Ashwin Mudigonda saw the BBC’s Human Planet, and was awestruck by the living root bridges of Nongriat (watch a video here). He decided to make a trip to Meghalaya and see the bridges. Here, illustrated by beautiful photographs, is an account of his thrilling adventure, which started with a flight to Shillong from Kolkata aboard a tiny turboprop.
Approaching Shillong, one can see why Meghalaya was named so – the abode of the clouds. One feels as if one is flying over an Amazonian rainforest, with the lush vegetation and languid fluffy clouds.
After spending the night at Shillong, I took a shared Sumo to the market in Sohra in Cherrapunjee. From here, I took a Maruthi 800 taxi to Cherra Resort. It is here that I was told that a stairway descends into the realms of the magical root-bridges.
The Cherra Market is a lively place where farmers, vendors from the area come together to sell their wares. The succulent oranges of the area are famous for their sweetness and distinctive taste. They burst in your mouth on contact and release the most delicious orange juice you have never tasted!
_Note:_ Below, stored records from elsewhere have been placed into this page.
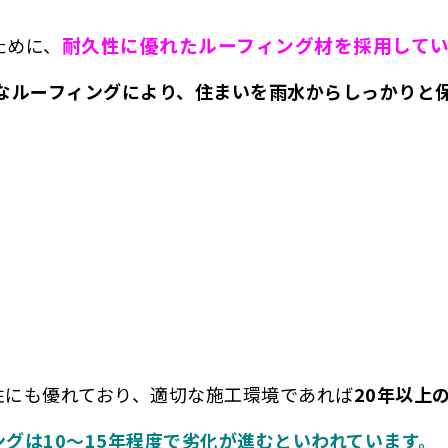
耐久性に優れたルーフィング材を採用して
ために、
なルーフィングにより、住まいを雨水からしっかりと
性にも優れており、適切な施工環境であれば
20年以上
グは10～15年程度で劣化が進むといわれています。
I purchased a dozen to keep me satiated and hydrated for the journey ahead.
The farther you go away from the winding and maddening streets of Shillong, the calmer you begin to feel. After a point, it was just sheer poetry – the chilly mountain air, the rolling green meadows, the warmth of the Meghalayan sun suffusing you. Small wonder that the British christened Shillong – The Scotland of the East.
The single childhood geography trivia rushed to my head – I was in Cherrapunji, the wettest place on the planet. Yet there was not a drop of rain in sight. My slow ride to the Cherra Resort was peppered by these tidbits of information on giant boulders.